In 2008, the DNC was in Denver. The city’s mayor at the time was Democrat John Hickenlooper, who was in his second term, having been overwhelmingly reelected (sound familiar?). Today, he’s governor of Colorado and so popular that, unless he screws up or decides he doesn’t want it, he’ll hold national office before too long. But, as with Obama in 2004 and Castro this year, Hickenlooper was already considered a rising star by the time the convention rolled around.

Foxx isn’t there yet. He is on Obama’s radar, and he has been on CNN a few times. But he doesn’t have a national profile. While the DNC crowd is here, Foxx has to schmooze, schmooze, schmooze. “The networking is key,” Bitzer says. “What he can do is broaden out a fundraising base.”

Beyond meeting donors, Foxx has another golden opportunity. Mary Newsom, who works for UNC Charlotte’s Urban Institute and is a longtime observer of local politics, points out that there will be a lot of reporters in town, and some of them will want to talk to the mayor. “This will be a way for him to get his story told on a national stage more than it has been,” she says.

Of course, Foxx’s political career hinges on much more than a good showing at the DNC. “He is a consummate politician. He would not have gotten the DNC and he would not have been reelected like he was without those skills,” Bitzer says. “But experience helps.”

Newsom and Bitzer both point to the June budget debacle, when Foxx was surprised by four City Council Democrats who voted with the two Republicans to defeat the ambitious capital investment program—and the accompanying tax increase—that he had championed.

“He’s just got to be savvier politically,” Newsom says. “That’s not to say that he’s not savvy. But over time people learn to be savvy through scar tissue and observation and mentoring.” (Newsom’s views are her own and not those of UNCC.)

Foxx won’t talk about what the DNC could mean for him. He’s too good of a politician for that. This is all I could get out of him: “What excites me most [about the DNC] is what it will do to put our city in a different stratosphere, and that’s more important to me than anything else.”

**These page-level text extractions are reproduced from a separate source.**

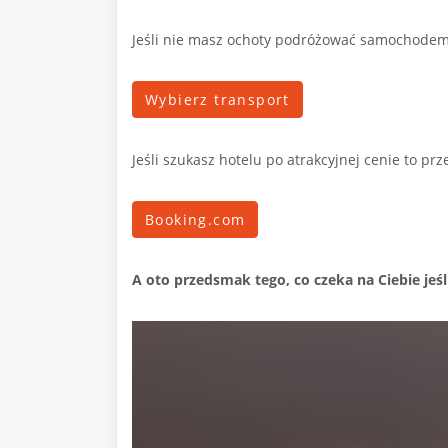
Jeśli nie masz ochoty podróżować samochodem
Wybierz transport
Jeśli szukasz hotelu po atrakcyjnej cenie to pr
Booking.com
A oto przedsmak tego, co czeka na Ciebie jeś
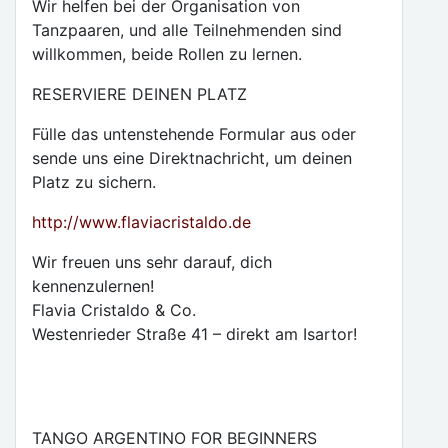
Wir helfen bei der Organisation von
Tanzpaaren, und alle Teilnehmenden sind
willkommen, beide Rollen zu lernen.
RESERVIERE DEINEN PLATZ
Fülle das untenstehende Formular aus oder
sende uns eine Direktnachricht, um deinen
Platz zu sichern.
http://www.flaviacristaldo.de
Wir freuen uns sehr darauf, dich
kennenzulernen!
Flavia Cristaldo & Co.
Westenrieder Straße 41 – direkt am Isartor!
TANGO ARGENTINO FOR BEGINNERS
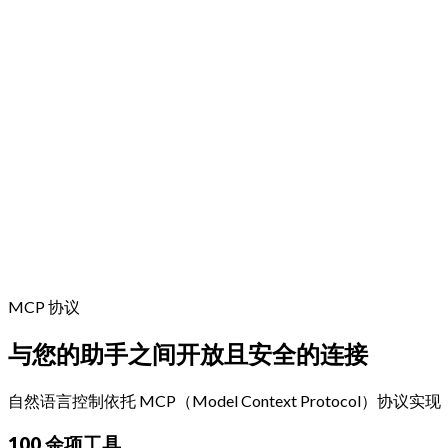
MCP 协议
与您的助手之间开放且安全的连接
自然语言控制依托 MCP（Model Context Protocol）协
100 余项工具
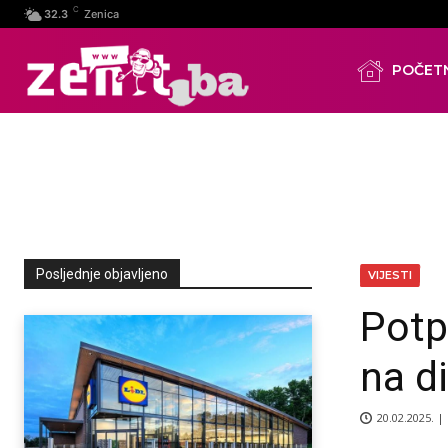
C
32.3
Zenica
POČET
Posljednje objavljeno
VIJESTI
Potp
na d
20.02.2025. |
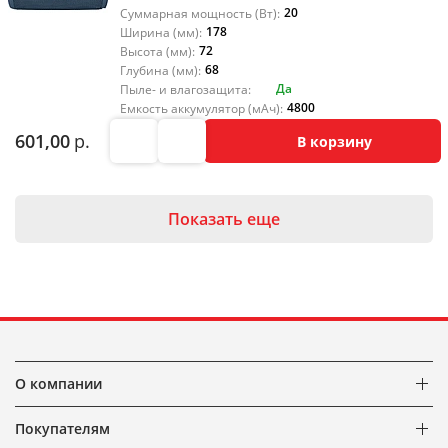
20
Суммарная мощность (Вт):
178
Ширина (мм):
72
Высота (мм):
68
Глубина (мм):
Да
Пыле- и влагозащита:
4800
Емкость аккумулятор (мАч):
601,00
р.
В корзину
Показать еще
О компании
Покупателям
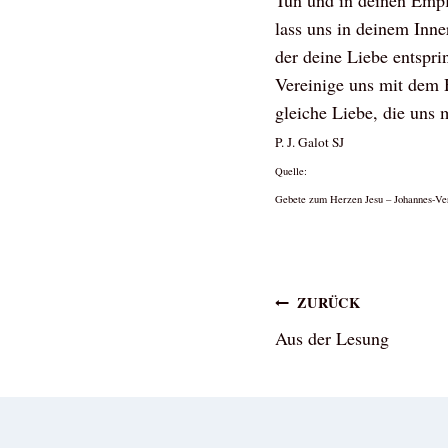
Tun und in deinen Emp
lass uns in deinem Inne
der deine Liebe entspri
Vereinige uns mit dem 
gleiche Liebe, die uns 
P. J. Galot SJ
Quelle:
Gebete zum Herzen Jesu – Johannes-Ve
Beitragsna
ZURÜCK
Aus der Lesung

Actually, I believe him. But I also believe that he’s too good of a politician—or, at least, too potentially good—to settle for being mayor-for-life in Charlotte.

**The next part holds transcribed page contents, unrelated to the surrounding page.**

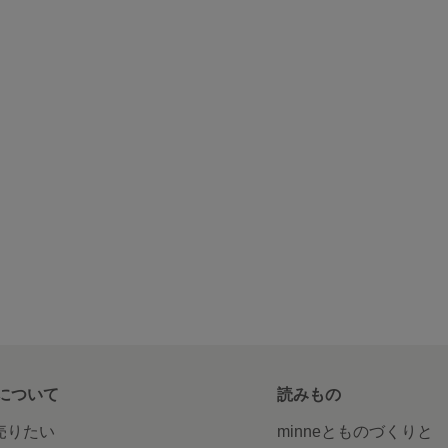
について
読みもの
で売りたい
minneとものづくりと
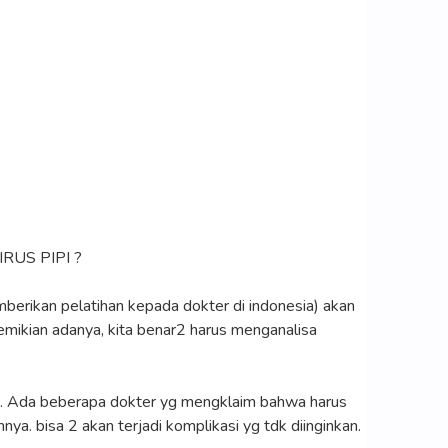
US PIPI ?
berikan pelatihan kepada dokter di indonesia) akan
mikian adanya, kita benar2 harus menganalisa
ikan. Ada beberapa dokter yg mengklaim bahwa harus
a. bisa 2 akan terjadi komplikasi yg tdk diinginkan.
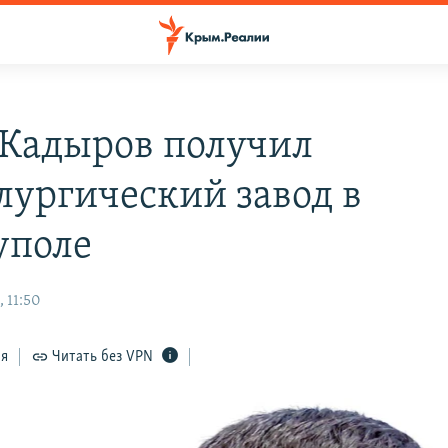
Кадыров получил
лургический завод в
уполе
 11:50
ся
Читать без VPN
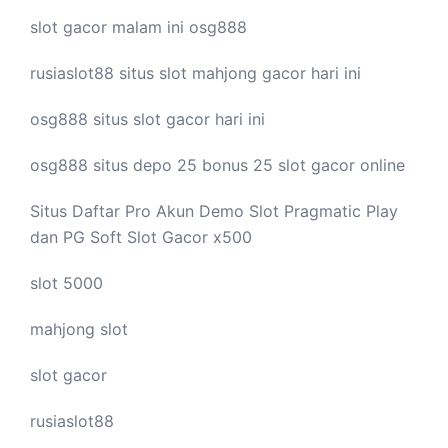
slot gacor malam ini
osg888
rusiaslot88 situs
slot mahjong
gacor hari ini
osg888 situs
slot gacor
hari ini
osg888 situs depo 25 bonus 25
slot gacor
online
Situs Daftar Pro
Akun Demo Slot
Pragmatic Play
dan PG Soft Slot Gacor x500
slot 5000
mahjong slot
slot gacor
rusiaslot88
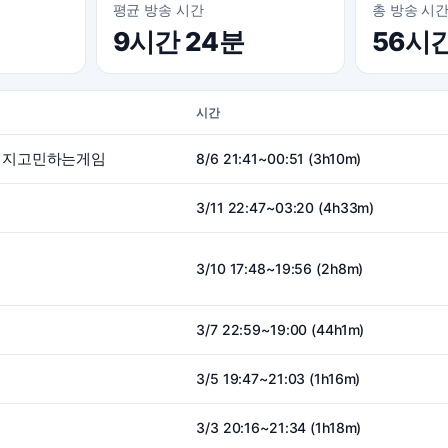
평균 방송 시간
총 방송 시
9시간 24분
56시
시간
일지고민하는게임
8/6 21:41~00:51 (3h10m)
3/11 22:47~03:20 (4h33m)
3/10 17:48~19:56 (2h8m)
3/7 22:59~19:00 (44h1m)
3/5 19:47~21:03 (1h16m)
3/3 20:16~21:34 (1h18m)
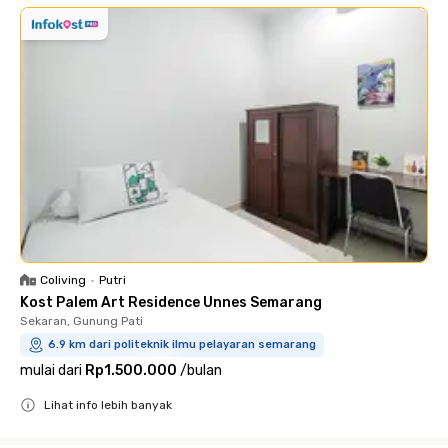
Coliving
•
Putri
Kost Palem Art Residence Unnes Semarang
Sekaran, Gunung Pati
6.9 km dari politeknik ilmu pelayaran semarang
mulai dari
Rp1.500.000
/
bulan
Lihat info lebih banyak
Close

Charlotte, even after the DNC, will remain a midsize city where politics is not an essential element of the civic identity. Whether you like his views or not, Foxx is too young (forty-one), with too good of a pedigree (Davidson undergrad, NYU law, jobs on Capitol Hill, mentors such as Harvey Gantt and Mel Watt) to settle for that. The convention is his chance to start making a move.